Revolut’s $75 Billion Jackpot: Money, Globes, and a Dash of Swagger

On the chilly morning of November 24, 2025, amidst a crowd of suits and the smell of stale coffee, Revolut made it official: the company’s worth a staggering $75 billion. The share sale, which sounded more like a Hollywood movie, was backed by giants like Andreessen Horowitz, Franklin Templeton, T. Rowe Price, and NVentures (yes, NVIDIA’s baby). Apparently, this was the day the employees could finally sell some shares-so maybe their 5 years’ worth of coffee-fueled hustle paid off after all. They’ve been busy expanding, too-Mexico, Colombia, and India are next in line, because why not turn the world into Revolut’s playground?

Ah! The Fall of XRP: A Comedy of Errors and Lost Fortunes

Voici l’affiche de notre pièce: le graphique. Depuis la fin octobre, le nombre de paiements décline plus vite qu’un acteur de théâtre en mal de ridicules, passant du sommet de la scène au plus bas rang de la galerie. Et, mes amis, après une poussée mi-novembre (calmez-vous, ce n’est pas un miracle), le volume d’échanges s’est envolé, puis-boum!-a fait une chute aussi dramatique qu’un comédien tombant du trapèze. Une stabilisation? Allons, mon cher, si le marché voulait bien reprendre, on l’aurait déjà vu agir! 🤔

Buterin Warns: X’s Location Feature Is a Crypto Privacy Fiasco!

Cryptic Drama Unfolds

Lo, Nikita Bier, X’s director of product, hath unveiled this controversial feature on Saturday, touting it as a guardian of platform integrity and a beacon for truth-seekers. 🌟 But Buterin, ever the skeptic, predicts that some shall soon masquerade as citizens of foreign lands. 🌍 Initially, he saw a glimmer of hope-greater visibility into diverse community sentiments-but alas, his optimism waned. 😔

Ethereum’s Quandary: Breakout or Breakdown? 🎭

Graphical representation

La valeur de notre cher Ethereum se trouve à un carrefour critique – ce n’est rien de moins que Matthieu Du Puits ou un point de confusion pour nos philosophes cryptographiques!
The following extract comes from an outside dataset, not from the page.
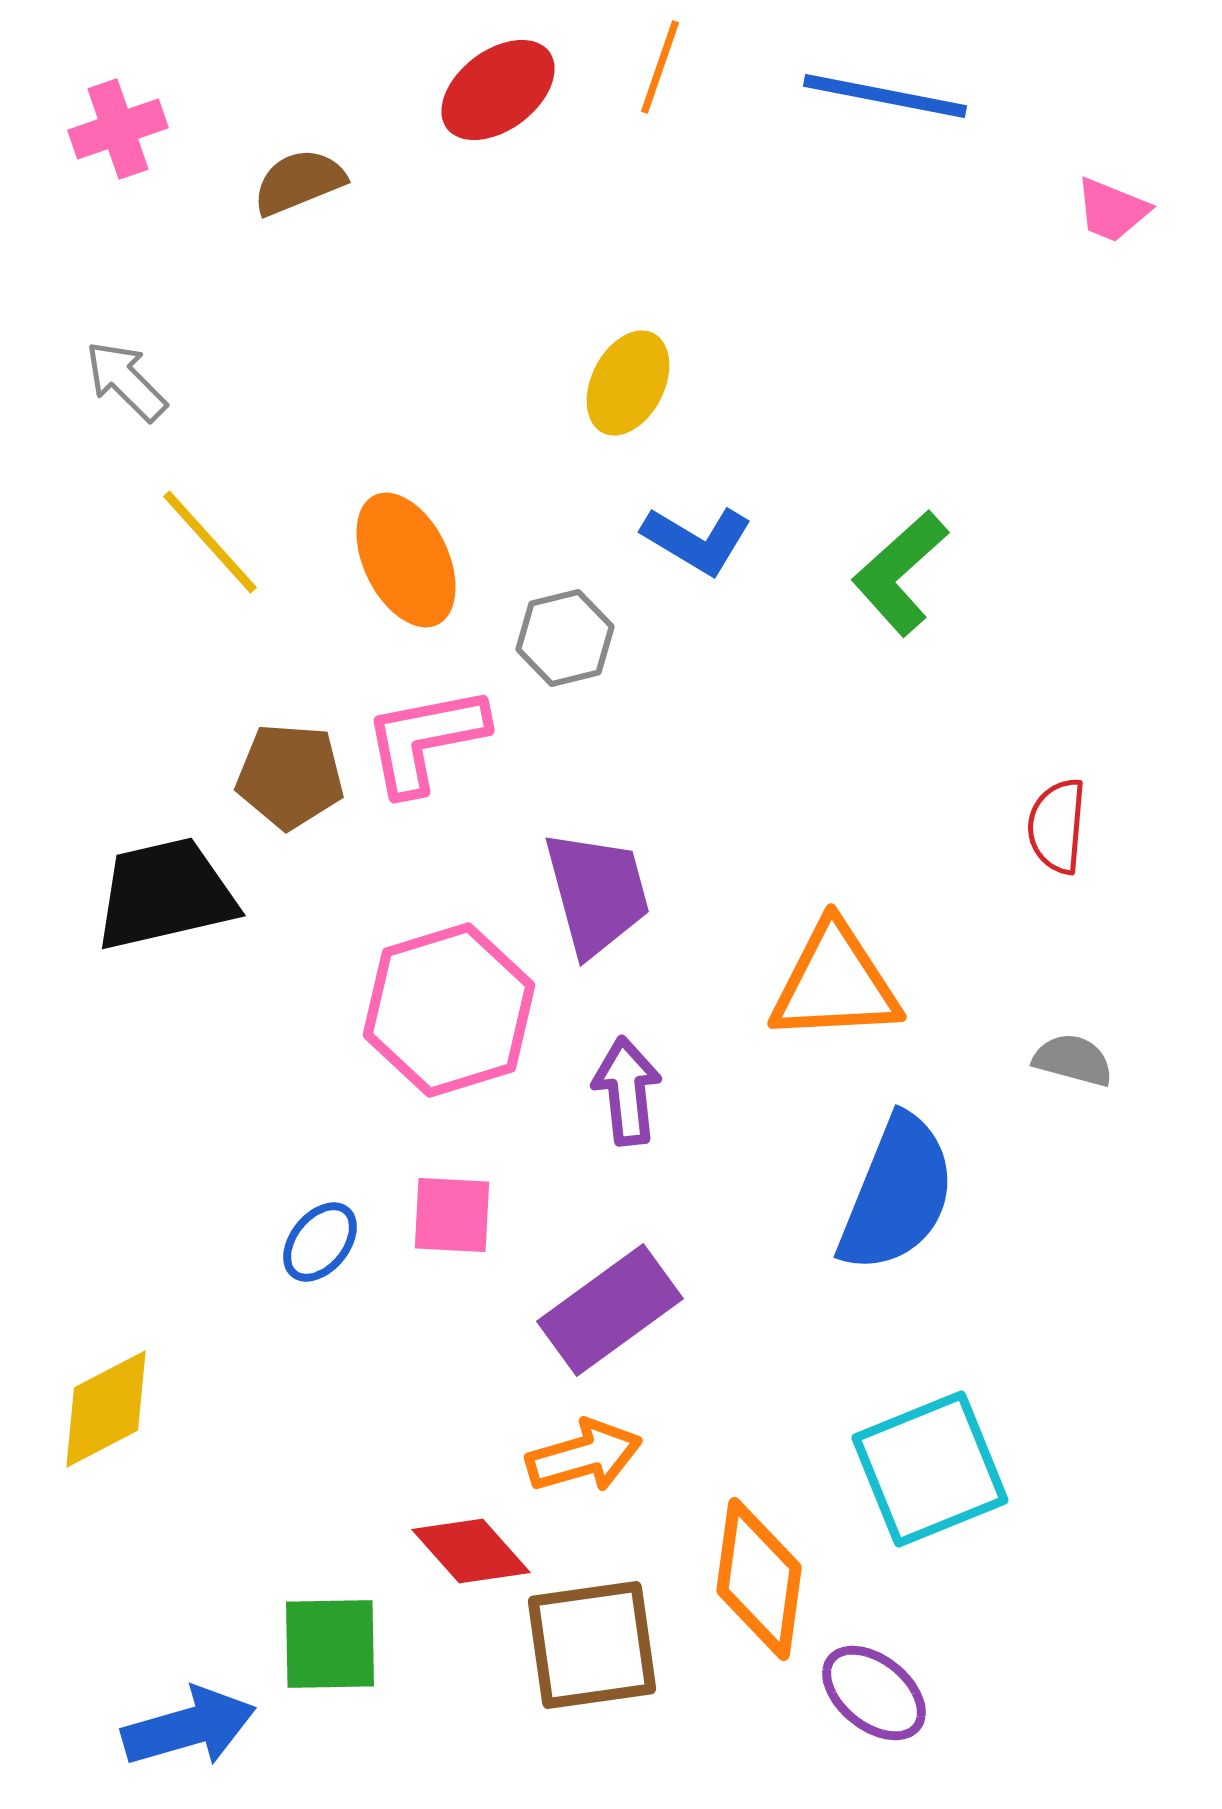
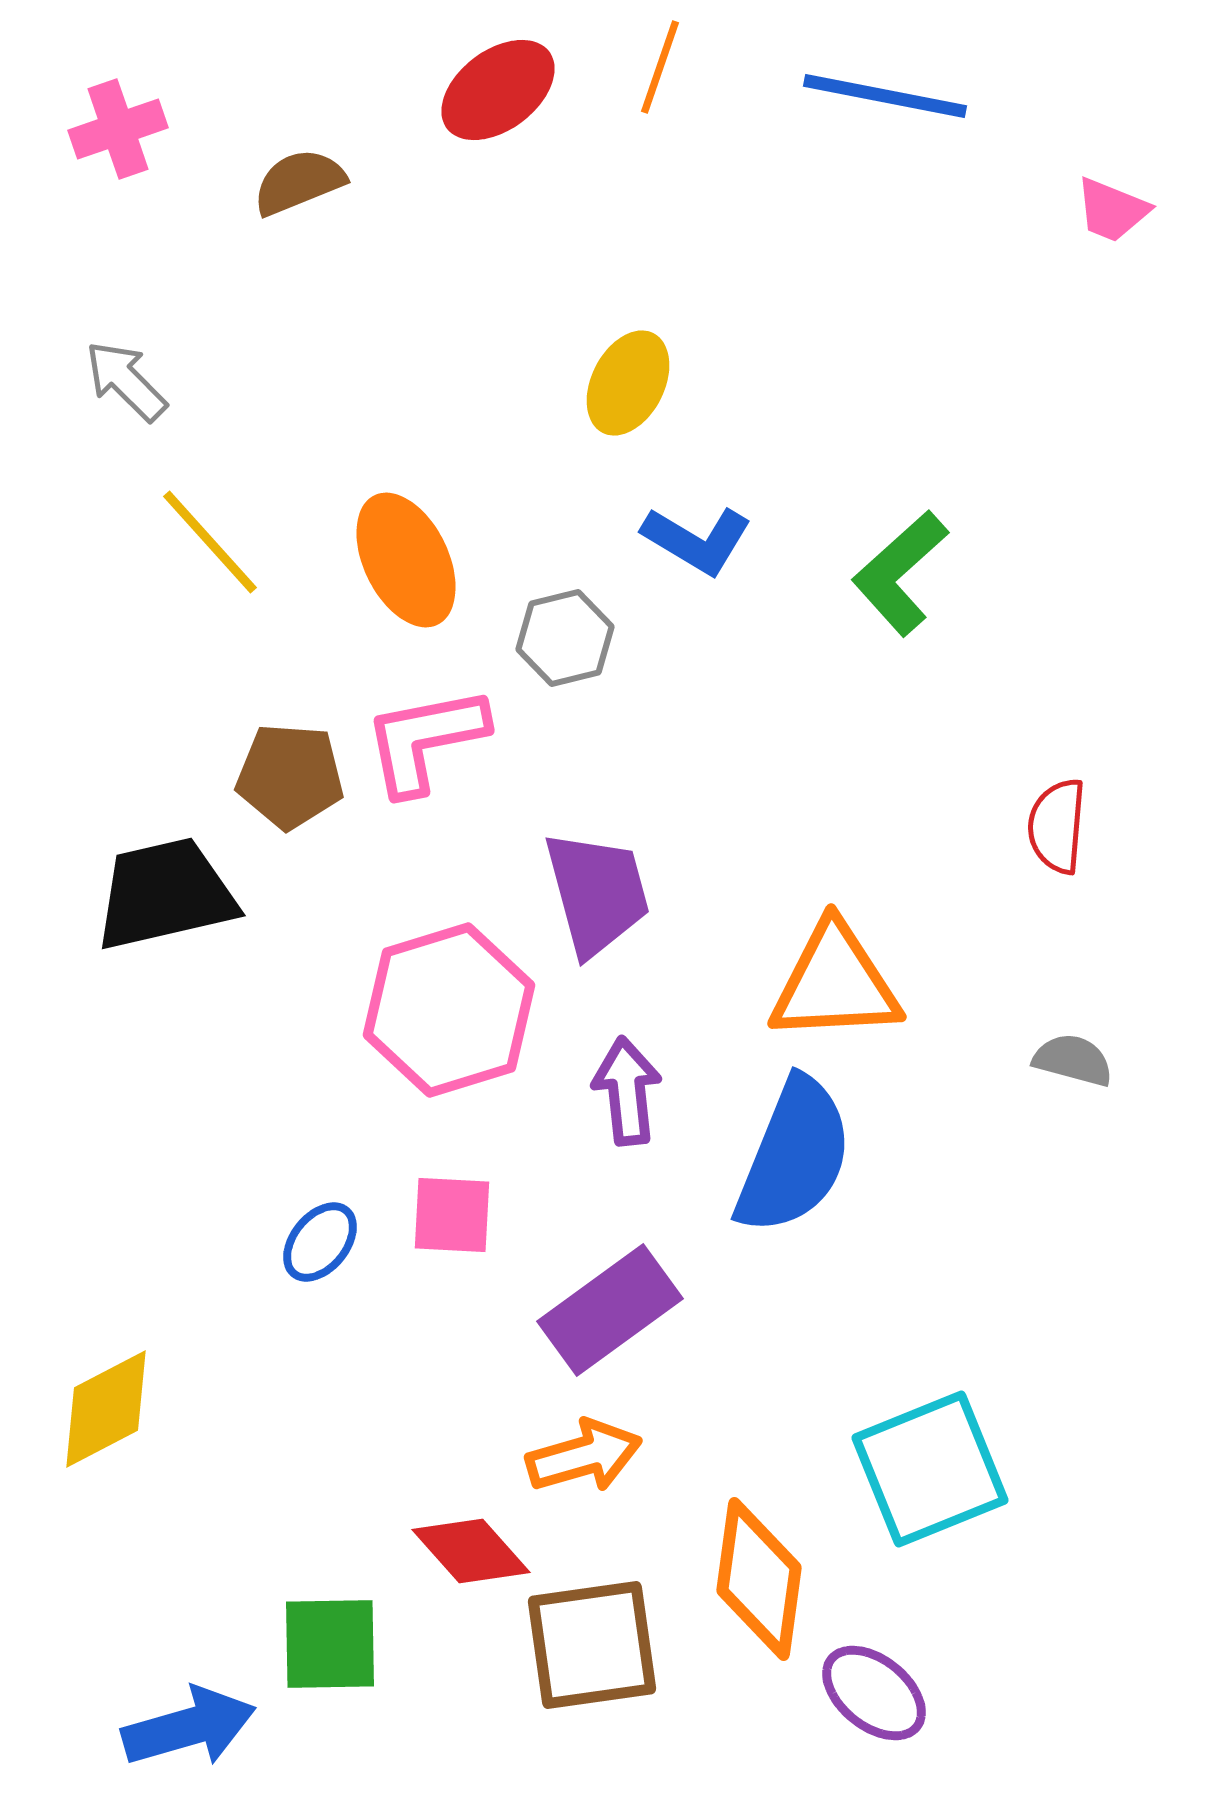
blue semicircle: moved 103 px left, 38 px up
Une figure semblable à celle d’un sablier chinois apparait sur le graphique des quatre heures, annonçant des nouvelles hautes et basses… Mais là, point d’article d’économie facile…

🚀 DOGE Barks Back as Cats Steal the Show! 😼

The markets, ever fickle, have chosen to ignore the tragic demise of Elon Musk’s D.O.G.E. department, a bureaucratic farce that collapsed like a house of cards. 🏢💥 Yet, DOGE marches on, driven by the blind optimism of the masses and the promise of a new ETF. Ah, the irony of it all!